Hari terus berlalu, detik terus berjalan memutarkan jarum jam. Jangan tanya apakah aku sudah nyaman atau belum. Karena jawabannya jelas belum. Terburu-buru berangkat pagi karena di jam sorenya, kelompokku akan presentasi. Yap. Presentasi paling menyeramkan. Membahas kurva yang begitulah. Dengan dosen tergalak sepanjang jaman. Haha hiperbola. Tapi memang begitu kenyataannya. Kelompokku sengaja datang pagi untuk bisa diskusi dulu sebelum presentasi dimulai. Betapa paniknya kami karena persiapan kami belum sampai 50%, ditambah mata kuliah lain yang tugasnya seabrek-abrek. Aku berangkat dengan kecepatan 60km/jam. Setidaknya waktu ini tidak boleh terbuang sia-sia. Kau tau? Secepat apapun km/jam yang kau lalui, tetap saja tiba di jam yang sama. Karena macet ada dimana-mana. Kesal. Sekitar setengah perjalanan lagi tiba di kampus, motorku oleng. Kulihat ban motorku kempis. Segera ku pompa dipinggir jalan. Untunglah tukang isi ban sudah buka jam segitu. Kemudian melanjutkan perjalanan. Dan sekitar 20 meter kemudian, motorku kembali oleng. Dan benar saja. Bukan hanya kempis. Tapi juga bocor. Ah beruntung yang amat sangat. Karena sekitar situ ada tukang tambal ban, meskipun aku harus menyebrang jalan besar yang penuh dengan truk-truk jumbo. Pada akhirnya aku telat 1 jam dari jadwal diskusi kelompok.
[“Raaaaa dimana?”]
[“kejebak”]
[“eh kejebak dimana?”]
Kemudian tiba-tiba sinyal hilang. Arghhhhh sedang urgent. Kulihat bbm bisa mengirim pesan. Sayangnya hanya Dwi temanku yang punya bbm. Ku kirim sebuah foto bahwa ban ku benar-benar bocor.
[“iye Ra tenang, si Caca di perpus. Ini lagi pada di perpus semua malahan”]
[“oh iya? Syukuuuurrr Alhamdulillah. Lantai berapa?”]
[“lantai 5, cepetan yak. Tugas matematika ekonomi banyak banget ini. lu udah?”]
[“belooooommmm”]
[“dikumpulin jam 11 coba, si Malik gak mau nego sama dosennya. Ngeselin ga si”]
[“dan sekarang jam 9….aku belum samsek. Udah deng tapi masih rancu. Plis itu soalnya banyak beud Wiiiiii”]

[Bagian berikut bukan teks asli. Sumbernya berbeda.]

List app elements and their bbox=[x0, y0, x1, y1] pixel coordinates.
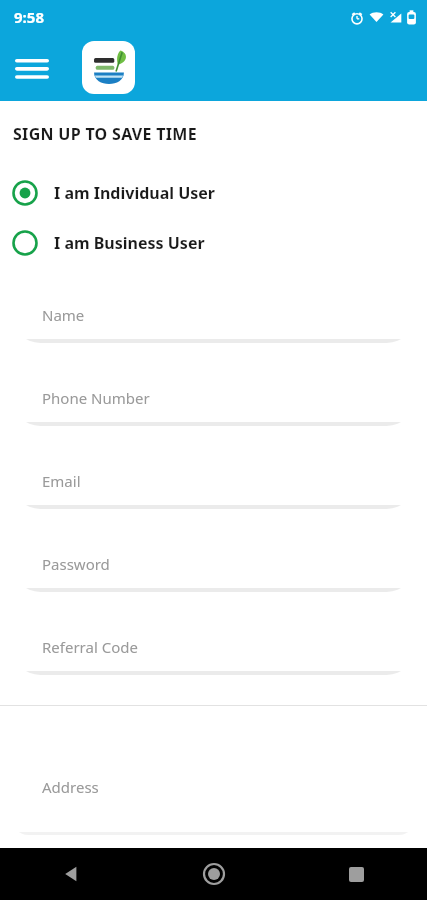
button[interactable]: Home bbox=[143, 848, 285, 900]
staticText: Phone Number bbox=[42, 388, 150, 408]
button[interactable]: Recent apps bbox=[285, 848, 427, 900]
button[interactable]: Back bbox=[0, 848, 143, 900]
staticText: I am Business User bbox=[54, 232, 205, 254]
staticText: 9:58 bbox=[14, 7, 44, 27]
button[interactable]: I am Business User bbox=[0, 223, 427, 263]
button[interactable]: Password bbox=[12, 536, 415, 592]
staticText: I am Individual User bbox=[54, 182, 216, 204]
button[interactable]: Email bbox=[12, 453, 415, 509]
staticText: Name bbox=[42, 305, 85, 325]
button[interactable]: Nutri Fresh logo bbox=[82, 41, 135, 94]
staticText: Email bbox=[42, 471, 81, 491]
staticText: SIGN UP TO SAVE TIME bbox=[13, 123, 197, 145]
staticText: Referral Code bbox=[42, 637, 138, 657]
button[interactable]: Referral Code bbox=[12, 619, 415, 675]
button[interactable]: Phone Number bbox=[12, 370, 415, 426]
staticText: Address bbox=[42, 777, 99, 797]
button[interactable]: I am Individual User bbox=[0, 173, 427, 213]
button[interactable]: Menu bbox=[6, 42, 58, 94]
button[interactable]: Address bbox=[12, 738, 415, 835]
button[interactable]: Name bbox=[12, 287, 415, 343]
staticText: Password bbox=[42, 554, 110, 574]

[“yaudeh makanya pas udah kelar langsung otw kampus. Lu nambel dimana dah?”]
[“di flyover Wiiii”]
[“dekeettt 10 menit juga sampe. Belum sama lampu merah sih itu juga.”]
[“10 menit belum sama 5 lampu merah Wi:”)))))”]
[“sabaaaarrrr…ditungguin kok:”””)”]

Dan sorenya, presentasi. Rasanya ingin acak-acak rambut. Karena hari ini aku full mengerjakan tugas dan presentasi mata kuliah yang amat ku benci.
Akhirnya tibalah di kampus. Melihat parkiran sudah penuh. Heuheu. Aku sampai pukul 10. Dengan kebut-kebutan pastinya. Kemudian membuka helm dan Arghhh saat ku angkat, tiba-tiba saja capitannya tersangkut pada jarum pentul yang kukenakan dipinggir jilbab dekat telinga. Kesusahan dan lagi-lagi buang waktu hanya untuk melepaskan capitan helm. Sampai akhirnya benang kerudungku mengkerut bagian samping kanan. Ah yasudahlah. Aku berlari menuju perpustakaan univ. menaiki lift yang aku lupakan bahwa aku pernah merasakan lift horror sepanjang masa. Mungkin karena panik, jadi tak ingat kejadian beberapa waktu lalu. Lantai 5 adalah lantai khusus diskusi para mahasiswa. Hhuuuaah. Rasanya capek sekali. Sesampai disana, aku duduk dan langsung membuka buku. Bahkan haus sekali rasanya. Untunglah Tupperware ku tidak terlihat oleh penjaga. Hihi. Kemudian kami berdiskusi di meja besar. Kelompok kami hanya 4 orang. Tapi materi ini sulitnya ampun-ampunan. Temanku yang jago mata kuliah ini saja tidak paham dengan materi kelompokku. Dari 1 bab ada 1 materi yang benar-benar tak kami pahami sama sekali. Kami berniat untuk menskip. Tapi pasti ketahuan oleh sang dosen. Rasanya botak sekali untuk bisa mengerti kurva yang satu itu. Di sela-sela diskusi, datanglah kawan-kawan lain yang ikut duduk di situ. Mereka sambil mengerjakan tugas yang akan dikumpulkan pukul 11. Ah!lupa!tugasku belum kelar. Dengan kedatangan kawan-kawan yang lain, akhirnya aku ikut mengerjakan walaupun pada akhirnya menyalin punya kawan. Dwi duduk disampingku. Kami berkumpul di meja itu. Dan diskusi di skip untuk mengerjakan tugas matematika. Sambil mengerjakan sambil berbincang. Walaupun aku tak ikut dalam perbincangan, aku tetap mendengarkan. Hingga tugas selesai dan sang PJ datang menghampiri.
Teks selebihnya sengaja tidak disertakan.